Give back each line of the material that contains the word "جامعة".

====== Dataset extract ======

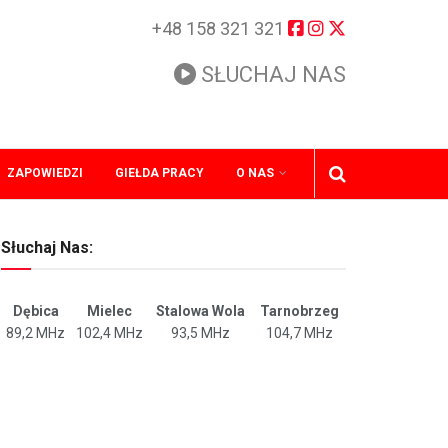
+48 158 321 321
SŁUCHAJ NAS
ZAPOWIEDZI
GIEŁDA PRACY
O NAS
Słuchaj Nas:
Dębica
Mielec
Stalowa Wola
Tarnobrzeg
89,2 MHz
102,4 MHz
93,5 MHz
104,7 MHz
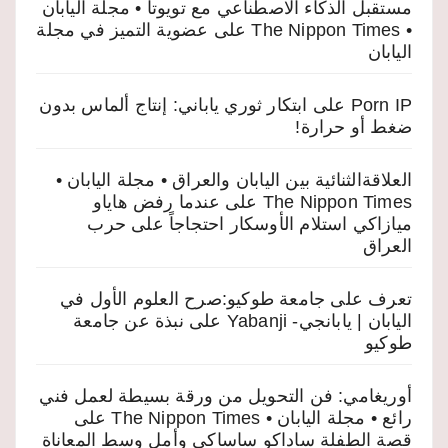
مستقبل الذكاء الاصطناعي مع تويوتا • مجلة اليابان
• The Nippon Times
على
عضوية التميز في مجلة
اليابان
Porn IP
على
ابتكار ثوري ياباني: إنتاج ألماس بدون
ضغط أو حرارة!
العلاقةالثنائية بين اليابان والعراق • مجلة اليابان •
The Nippon Times
على
عندما رفض هاياو
ميازاكي استلام الأوسكار احتجاجاً على حرب
العراق
تعرف على جامعة طوكيو:صرح العلوم الأول في
اليابان | يابانجي- Yabanji
على
نبذة عن جامعة
طوكيو
أوريغامي: فن التحويل من ورقة بسيطة لعمل فني
رائع • مجلة اليابان • The Nippon Times
على
قصة الطفلة ساداكو ساساكي وأمل وسط المعاناة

======

- _Answer to this task_:
تعرف على جامعة طوكيو:صرح العلوم الأول في
نبذة عن جامعة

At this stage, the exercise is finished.